**DATASET RECORDS**
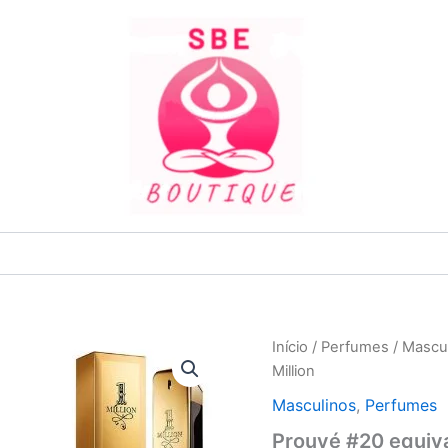
Quantidade
Início
/
Perfumes
/
Mascu
de
Million
Prouvé
#20
Masculinos
,
Perfumes
equivalente
Prouvé #20 equiv
PACO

**BRIEF**
Retype the full listing above precisely. Exclude each picture you find in it.

**ANSWER FOR THIS EXERCISE**
Quantidade
Início
/
Perfumes
/
Mascu
de
Million
Prouvé
#20
Masculinos
,
Perfumes
equivalente
Prouvé #20 equiv
PACO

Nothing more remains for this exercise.